A verdade é que chorei, por dentro e por fora, porque as palavras me levaram através de um rio denso e viscoso, violento, e ao mesmo tempo tão acalentador e necessário, que tal difusão me deixou numa espécie de praia de rio, molhada, encharcada, na verdade, mas curiosamente feliz. Ouvi sons de pássaros que cantavam, sem parar: “Todos sabemos, e devemos, chorar”. O rio a que minhas emoções me conduziram jazia calmo e receptivo diante de mim, e o chão tinha aquele cheiro agradável do barro – pesado e áspero – somado às águas lisas que vinham banhar meus pés submersos.
Tudo bem. Talvez eu tenha trazido aqui uma de minhas viagens mais desvairadas que minha mente provoca. Mas é a verdade, e é com ela que busco me expressar.
Eis que possuo o livro em mãos. De cara, o trabalho gráfico é lindo e conquistador. Não há possibilidade de olhá-lo e não desejar explorar seu conteúdo.
Li todas as páginas com entusiasmo, tristeza, euforia, tudo entrelaçado. A escrita de Noé é deliciosamente fluída, e você, uma vez imergindo na gama de cores de nossa bandeira, é conduzido ao longo do rio que mencionei anteriormente. E claro, ao fim de cada conto, chegará na pequena e tranquila prainha, com Nina Simone tocando ao fundo de sua memória (e eu garanto que, caso não conheça Nina Simone, fará questão logo após ler a primeira história); um turbilhão de possibilidades de mundos e corpos nos é apresentado de modo cativante, didático e, como escreveu Alisson Carvalho no prefácio da obra, subversivo.
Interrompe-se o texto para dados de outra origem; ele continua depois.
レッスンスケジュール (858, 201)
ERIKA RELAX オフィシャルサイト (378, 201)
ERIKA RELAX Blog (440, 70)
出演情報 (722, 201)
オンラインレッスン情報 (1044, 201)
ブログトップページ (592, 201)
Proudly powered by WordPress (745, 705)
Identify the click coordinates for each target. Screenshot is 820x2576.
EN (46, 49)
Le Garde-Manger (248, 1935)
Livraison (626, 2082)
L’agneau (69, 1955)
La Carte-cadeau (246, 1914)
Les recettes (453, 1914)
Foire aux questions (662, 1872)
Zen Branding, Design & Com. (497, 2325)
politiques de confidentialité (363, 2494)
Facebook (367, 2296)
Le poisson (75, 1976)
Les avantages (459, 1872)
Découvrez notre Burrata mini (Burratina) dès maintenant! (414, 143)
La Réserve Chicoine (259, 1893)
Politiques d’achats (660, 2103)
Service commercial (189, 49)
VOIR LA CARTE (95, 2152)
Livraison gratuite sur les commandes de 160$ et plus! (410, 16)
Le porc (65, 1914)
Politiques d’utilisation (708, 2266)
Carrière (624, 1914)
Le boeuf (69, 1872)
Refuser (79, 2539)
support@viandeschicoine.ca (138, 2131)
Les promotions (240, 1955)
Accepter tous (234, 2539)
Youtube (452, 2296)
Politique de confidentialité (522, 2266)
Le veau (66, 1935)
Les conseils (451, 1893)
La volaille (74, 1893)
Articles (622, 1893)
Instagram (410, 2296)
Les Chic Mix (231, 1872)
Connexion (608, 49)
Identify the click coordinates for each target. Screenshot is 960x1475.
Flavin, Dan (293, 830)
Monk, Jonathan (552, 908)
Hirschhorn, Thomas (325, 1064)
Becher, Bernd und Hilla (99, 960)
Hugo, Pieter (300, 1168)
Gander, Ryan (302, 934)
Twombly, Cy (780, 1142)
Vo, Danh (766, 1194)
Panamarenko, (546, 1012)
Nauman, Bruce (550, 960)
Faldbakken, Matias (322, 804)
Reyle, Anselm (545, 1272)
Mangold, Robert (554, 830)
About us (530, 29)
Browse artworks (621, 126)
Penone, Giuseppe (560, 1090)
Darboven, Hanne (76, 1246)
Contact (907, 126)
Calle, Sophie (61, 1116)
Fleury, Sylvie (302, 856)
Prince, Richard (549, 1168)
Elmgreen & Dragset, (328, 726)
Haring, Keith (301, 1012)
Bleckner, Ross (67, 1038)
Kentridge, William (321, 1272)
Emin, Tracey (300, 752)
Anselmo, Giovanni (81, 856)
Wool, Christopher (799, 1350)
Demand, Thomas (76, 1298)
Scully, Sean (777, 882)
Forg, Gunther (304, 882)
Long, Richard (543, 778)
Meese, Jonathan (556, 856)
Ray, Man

Relendo o conto o qual ouvi ser declamado no ano de 2019, não apenas me emocionei profundamente (de novo), como percebi uma crítica religiosa extremamente importante, ainda mais para aqueles que justificam seu ódio e sua ignorância através de dogmas que, ao meu ver, já não fazem sentido algum e não condizem em nada com o mundo real, o mundo palpável.
Acho que posso dizer que, com Cores Sob Nossas Peles, possuímos um poderoso manual sobre respeito, amor e essencialmente empatia. No Conto Quero ser o homem que você é recebemos em cheio uma lição valiosa sobre a dor que o bullying pode acabar provocando naquele que o pratica, uma realidade certamente típica que dificilmente pensamos a respeito. Óbvio: o drama de quem vive qualquer discriminação ao longo da vida não pode jamais ser mensurado por outrem, e muito menos, relativizado com supostas angústias e arrependimentos que um possível agressor – seja no aspecto de violência física ou verbal – possa vir a sentir. No entanto, a atenção que Noé busca trazer por meio dessa reflexão é claramente voltada para o público cis e hétero, como se dissesse: a vida tem lá suas surpresas, jovem gafanhoto.
Preciso mencionar, porém sem dar muitos detalhes, um outro conto, intitulado O retrato da minha ex, que é o sonho de muitos corpos dissidentes com relação ao sangue familiar.
Não quero destrinchar e entregar todas as histórias desse livro, mas gostaria ainda de deixar registrado aqui o sentimento que partilho com a personagem de Palavras ao Vento: “Eu sou que nem esse coqueiro. Também estou torta, tentando resistir e vou conseguir cada vez mais deixar que as palavras vindas da ignorância voem pelo vento, para bem longe.” Preciso agradecer por essas palavras, Noé.
Talvez vocês, leitores que ainda não tiveram acesso a obra (confesso que me sinto um tanto atrasada) não façam a mesma viagem que fiz pelas águas dos rios; pode ser que sejam portados por uma rajada de vento, ou conduzidos dentro de um metrô pelo qual das janelas consigam enxergar de tudo, turbulência e mansidão, túneis escuros e elevações de terra repletas de verde vivo. Ou vermelho. Ou amarelo. Quem sabe azul ou roxo também.
De qualquer jeito, ao fim, chegarão num destino que os lembrará da calma, da paz e, sobretudo, esperança.